Therefore IMO it's not worth anyone else doing the development work, even if they think they've got a better design. I think you're going to have this niche to yourself (barring a few also-rans) until someone comes up with a truly novel spin on it.

11/09/2005 6:15 AM  
Blogger Tim said...

Robert Reese has a good blog expansion on the problems of "cloning" social software like LibraryThing. Clearly you have to do something transformative, "redefine the problem" as Paul Graham says of startup ideas.

11/09/2005 9:40 AM  
Blogger Michael Stiber said...

Wow! Thanks to that web site, now everyone can have a LibraryThing for the holidays! :^)

Seriously, I note that following posting on that web site: a job for $40 "C++ Assignment / Small Program". Sigh. Yet another web site to patrol for students outsourcing their homeworks.

11/09/2005 12:35 PM  
Blogger Unknown said...

Eldridge Cleaver once said: "Slow motion will get you there faster".
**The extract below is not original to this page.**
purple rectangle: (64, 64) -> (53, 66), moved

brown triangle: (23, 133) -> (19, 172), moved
(Quote ["])Okay, back to focus. He can't copy the site if I work faster than him!(Unquote ["])

The flow and growth of LT cannot be cloned. People based evolving software has no DNA---it cannot be replicated.
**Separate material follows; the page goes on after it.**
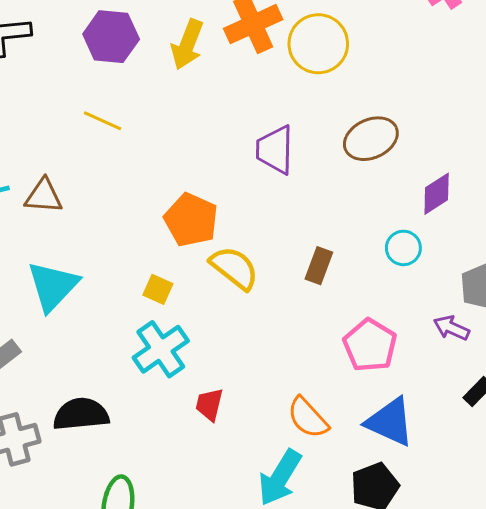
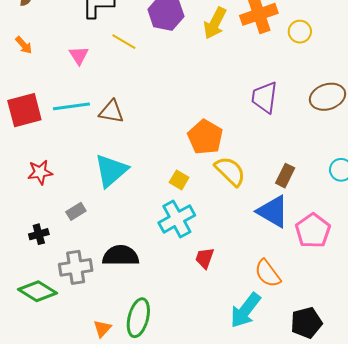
yellow circle: (318, 44) -> (300, 32), size x0.6
yellow line: (102, 121) -> (124, 42), moved
blue triangle: (390, 422) -> (273, 211), moved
Remember this: When the maker of a mirror program looks into the mirror he will see you....

11/09/2005 6:27 PM  
Anonymous Anonymous said...

Thanks for "Library Thing"!! I can't imagine using any other site to catalogue my books and be involved with other people who enjoy books!

11/09/2005 9:23 PM  
Anonymous Anonymous said...

You really should take every step you can to protect the property though!

11/10/2005 12:48 PM  
Anonymous Anonymous said...

I hope I'm not the only person who's distressed by an anti-reverse engineering clause in the TOS. My first reaction when I saw this post was "CANCEL ACCOUNT CANCEL ACCOUNT". I'm not going cancel my account but I hope you might reconsider that clause. It's the first step down a slippery slope.

This clause punishes all of your users, and yet is not even effective in punishing Cole. So no one may sign up "in order to reverse-engineer its features"; this clause also intends to have the effect that I can't look at the page source, or I can't try to figure out why something is not working. [When I add a rating, the green stars show up, but when I follow a link from my page, and then hit the back button, the newly-added ratings disappear until I reload.] I could take a look at your javascript to see if a small tweak could help with this (I'm not sure if it could), but your clause either forbids that (if I fail), makes the information confidential between you and me (not an arrangement I'm inclined to sign up for), or at the very least ruins my spirit for offering these small kindnesses, since the clause suggests that you would not offer such kindnesses in return.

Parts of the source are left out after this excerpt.